Post
Topic
Board Development & Technical Discussion
Re: I don't understand the arguments for Bitcoin Core v30
by
d5000
on 15/09/2025, 14:59:03 UTC
2. People can already store arbitrary data, this will just make it easier!
The strength of that argument depends on what "easier" means.

In my opinion, the argument becomes strong if "easier" means "less costful for the nodes", not "easier for the data publishers". This is the case if you use OP_RETURN instead of the more costly "fake public keys" method known by NFT platforms like Bitcoin Stamps.

Reducing the costs for node operators should be paramount, because the lower that cost, the higher the degree of possible decentralization of the network.

Or to re-phrase it: if you can't avoid data storage, try data publishers to use the least harmful way for the nodes.

For all other points @achow101 has already provided an excellent answer.

As I posted in another related threads, I have however some reservations against the "total liberation" of the OP_RETURN limit in one single step.

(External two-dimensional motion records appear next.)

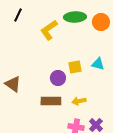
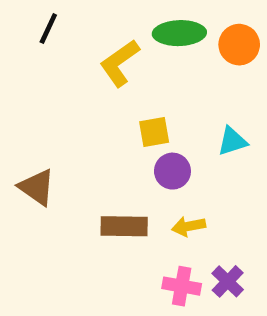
cyan triangle: (98, 64) -> (232, 141), turned -32
yellow square: (75, 67) -> (154, 132), moved
purple circle: (58, 78) -> (172, 171), moved

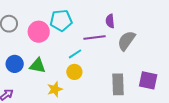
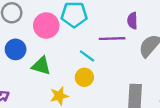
cyan line: (75, 54) -> (87, 56), turned 64
blue circle: (15, 64) -> (16, 49), moved

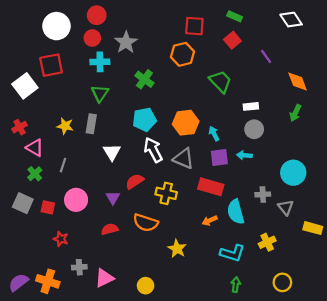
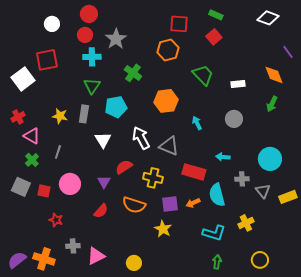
white diamond: (291, 20) -> (268, 18), turned -35
white circle: (56, 26) -> (52, 24), size x0.6
purple line: (266, 56) -> (288, 52), moved
white rectangle: (251, 106) -> (238, 84), moved
cyan pentagon: (144, 119) -> (116, 107), moved
orange hexagon: (186, 123) -> (166, 101), moved
cyan arrow: (244, 155) -> (223, 157), moved
purple square: (219, 157) -> (170, 204), moved
yellow rectangle: (313, 228) -> (288, 197), moved, turned -36
red semicircle: (110, 229) -> (101, 211), turned 147

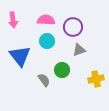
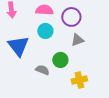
yellow cross: (96, 79) -> (79, 80), moved
gray semicircle: (44, 80) -> (42, 70), turned -32

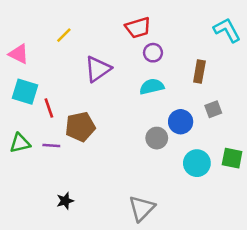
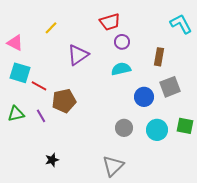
red line: (49, 108) -> (39, 86), turned -42
gray square: (213, 109) -> (170, 87), size x1.5
gray circle: (157, 138) -> (124, 128), moved
purple line: (51, 146) -> (41, 116), turned 56

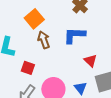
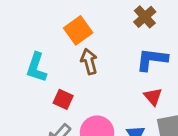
blue L-shape: (74, 35) -> (152, 59), moved

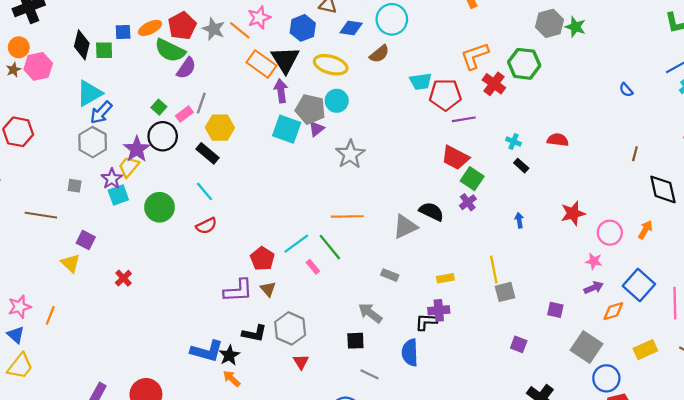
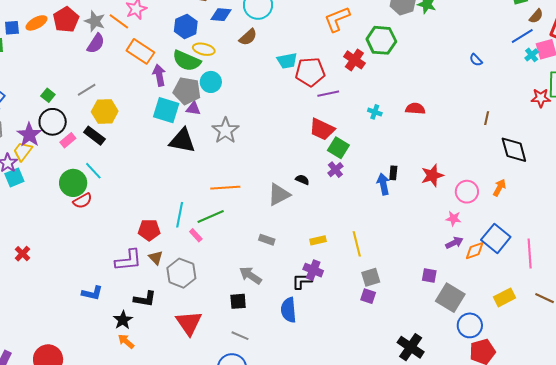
blue hexagon: (303, 28) -> (186, 26), moved
green semicircle: (170, 50) -> (187, 61), moved
orange L-shape: (475, 56) -> (337, 19), moved
black triangle: (285, 60) -> (182, 141), moved, turned -44
yellow ellipse: (331, 65) -> (204, 49), size x0.7
purple semicircle: (186, 68) -> (96, 43), moved
gray line: (201, 103) -> (87, 90), turned 42
pink rectangle: (184, 114) -> (68, 140), moved
purple triangle: (316, 129) -> (193, 109), turned 49
black rectangle: (521, 166) -> (393, 173), moved, turned 56
green circle: (160, 207) -> (73, 183), moved
black semicircle: (431, 212) -> (302, 180), size x0.6
blue arrow: (519, 220) -> (383, 184), size x1.5
red semicircle: (206, 226) -> (83, 201), moved
cyan line: (296, 244) -> (180, 215), turned -40
green line: (330, 247) -> (211, 217), turned -72
red pentagon: (262, 259) -> (149, 230), turned -30
yellow line: (494, 270) -> (357, 244), moved
gray square: (505, 292) -> (371, 277), moved
purple cross: (439, 310) -> (313, 270), turned 30
purple square: (555, 310) -> (429, 276), moved
orange diamond: (613, 311) -> (475, 251), moved
gray hexagon: (290, 328) -> (181, 273), moved
purple square: (519, 344) -> (368, 296), moved
blue L-shape: (207, 351) -> (92, 293), moved, size x0.7
red triangle: (301, 362) -> (189, 323), size x1.8
gray line: (370, 374) -> (240, 336), moved

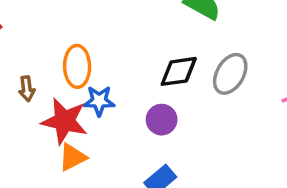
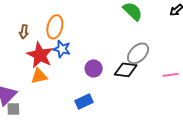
black diamond: (179, 71) -> (126, 70), moved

It is the easiest way to make that move and it seems to have been already decided, but as this discussion was very politized and generated a lot of drama, I am worried of some potential "revenge attack" once Core 30 gets published. A (standardness) limit to a single OP_RETURN of 512 or 1024 bytes and lifting in further versions would limit the potential of these possible attacks, without harming the "commitment" use case (of course: if somebody wants to attack, he can simply pay the miners, just like now). But of course as datacarriersize is still there every node can decide to set it to a value in that range.